David Cameron deserves credit (and how rarely that particular phrase appears in the Scottish media) for taking another high-powered trade delegation to India.

Just two months after he became Prime Minister, he led a group of businessmen on a much-publicised trip to the sub-continent, to try to boost British trade. Some success came of this, but not enough. India is now the UK's third largest market outside Europe. But the unrealised potential remains spectacular: India could eventually be a bigger market for us than the entire eurozone.

So let's hope that it's second time lucky, for the faltering UK economy desperately needs to boost its exports to dynamic emerging markets, of which India is the most obvious. The challenge is immense: currently Belgium – yes, Belgium – exports more to India than we do.

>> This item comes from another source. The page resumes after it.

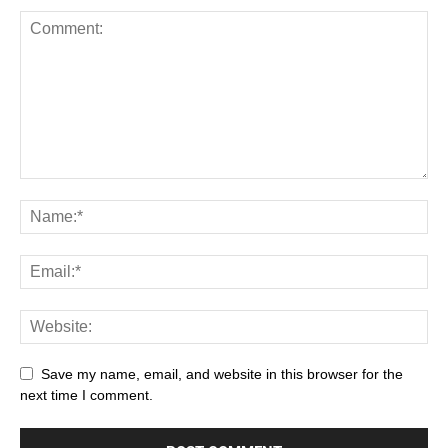
Save my name, email, and website in this browser for the
next time I comment.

Mr Cameron was in his best "Sunny Dave" mode when he arrived in Mumbai yesterday, reminding his hosts that he was leading the largest trade delegation ever taken overseas by a British Prime Minister. "The sky's the limit," he declared. The trouble is the Indian economy is currently reaching for the sky much faster than the British one.

One coup Mr Cameron will be hoping for is to "steal a deal" for the supply of fighter jets from under the noses of the French. Francois Hollande, the French leader, was in India last week but could not clinch a proposed contract for the French firm Dessault to supply India with over 100 fighters. Spectacular and significant as such a single deal might be, the building up of new trade links will take time and much effort. There was a nasty hiccup just last week when India signalled that it was going to cancel a deal for a dozen helicopters manufactured by a British-Italian firm, after a series of corruption allegations.

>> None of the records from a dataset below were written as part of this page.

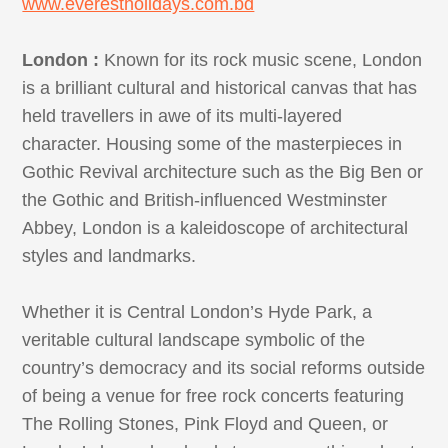
www.everestholidays.com.bd
London :
Known for its rock music scene, London
is a brilliant cultural and historical canvas that has
held travellers in awe of its multi-layered
character. Housing some of the masterpieces in
Gothic Revival architecture such as the Big Ben or
the Gothic and British-influenced Westminster
Abbey, London is a kaleidoscope of architectural
styles and landmarks.
Whether it is Central London’s Hyde Park, a
veritable cultural landscape symbolic of the
country’s democracy and its social reforms outside
of being a venue for free rock concerts featuring
The Rolling Stones, Pink Floyd and Queen, or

Meanwhile there are huge problems within India itself. Mr Cameron is instinctively diplomatic, and will no doubt desist from pointing out that India – which still receives British aid – is excessively bureaucratic and has a wholly inadequate transport infrastructure. There is also endemic corruption.

This points to the paradox of trade with the world's fast-emerging countries. In some ways, compared to European nations, they are backward, yet they are developing economically at an extraordinary rate. They possess booming, burgeoning middle classes. Internal divisions and disparities remain, but they are lifting many people out of poverty. In short, they are the future, and we are the past. Mr Cameron understands this; he must not scrape and grovel, but nor should he behave like an arrogant "Milord Anglais" of colonial times.

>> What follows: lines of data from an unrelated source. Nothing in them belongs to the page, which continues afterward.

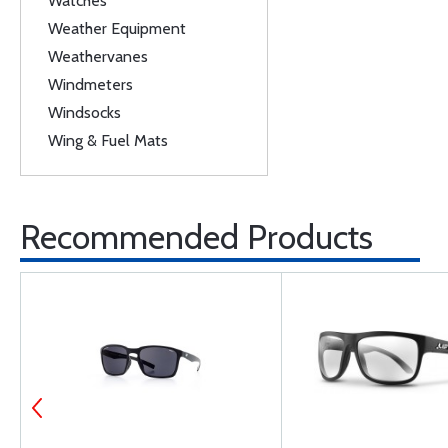
Watches
Weather Equipment
Weathervanes
Windmeters
Windsocks
Wing & Fuel Mats
Recommended Products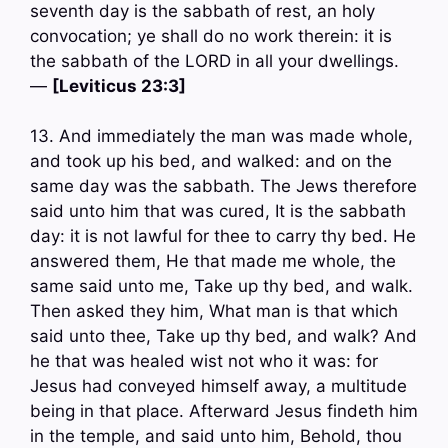
seventh day is the sabbath of rest, an holy
convocation; ye shall do no work therein: it is
the sabbath of the LORD in all your dwellings.
—
[Leviticus 23:3]
13. And immediately the man was made whole,
and took up his bed, and walked: and on the
same day was the sabbath. The Jews therefore
said unto him that was cured, It is the sabbath
day: it is not lawful for thee to carry thy bed. He
answered them, He that made me whole, the
same said unto me, Take up thy bed, and walk.
Then asked they him, What man is that which
said unto thee, Take up thy bed, and walk? And
he that was healed wist not who it was: for
Jesus had conveyed himself away, a multitude
being in that place. Afterward Jesus findeth him
in the temple, and said unto him, Behold, thou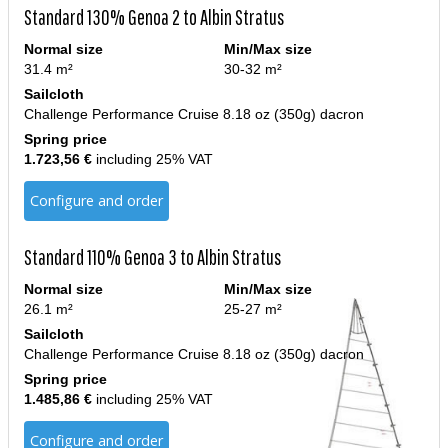
Standard 130% Genoa 2 to Albin Stratus
Normal size
Min/Max size
31.4 m²
30-32 m²
Sailcloth
Challenge Performance Cruise 8.18 oz (350g) dacron
Spring price
1.723,56 €
including 25% VAT
Configure and order
Standard 110% Genoa 3 to Albin Stratus
Normal size
Min/Max size
26.1 m²
25-27 m²
Sailcloth
Challenge Performance Cruise 8.18 oz (350g) dacron
Spring price
1.485,86 €
including 25% VAT
Configure and order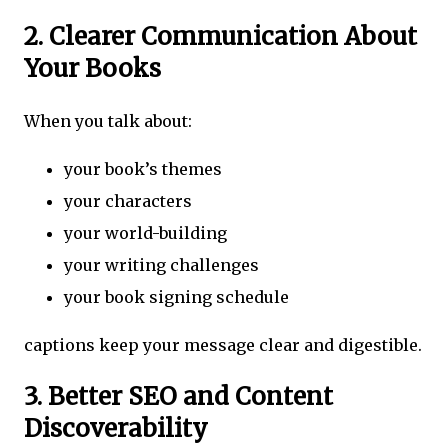
2. Clearer Communication About
Your Books
When you talk about:
your book’s themes
your characters
your world-building
your writing challenges
your book signing schedule
captions keep your message clear and digestible.
3. Better SEO and Content
Discoverability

India is already a considerable investor in the UK, not least through the conglomerate Tata, which among other interests owns the automotive giant Jaguar Land Rover. Relations between the two countries have improved in the past two years, but there are continuing problems with visas for Indians visiting Britain, particularly to study, and there may still be a lingering residue of post-imperial tension. The Indians are hardly likely to boast "We are the masters now" in their discussions with Mr Cameron, but the fact is our Prime Minister is leading a group of supplicants – powerful business leaders, certainly, but supplicants nonetheless.

It is good to see Mr Cameron engaged in a potentially fruitful mission such as this. How much better than posing on a whirlwind, vainglorious tour of north Africa, as we witnessed recently. He should leave such tours, if they are really necessary, to his Foreign Secretary, William Hague, who is probably better briefed and is sure-footed as he travels the world. The US model, where most of the foreign affairs work is delegated by the President to the Secretary of State, works pretty well.

The endgame is nearing for Mr Cameron's Coalition Government, and he probably relishes cutting a dash globally, away from all these irritating problems back home.

But his current mission is about much more than posing on the world stage, and we should all wish him well.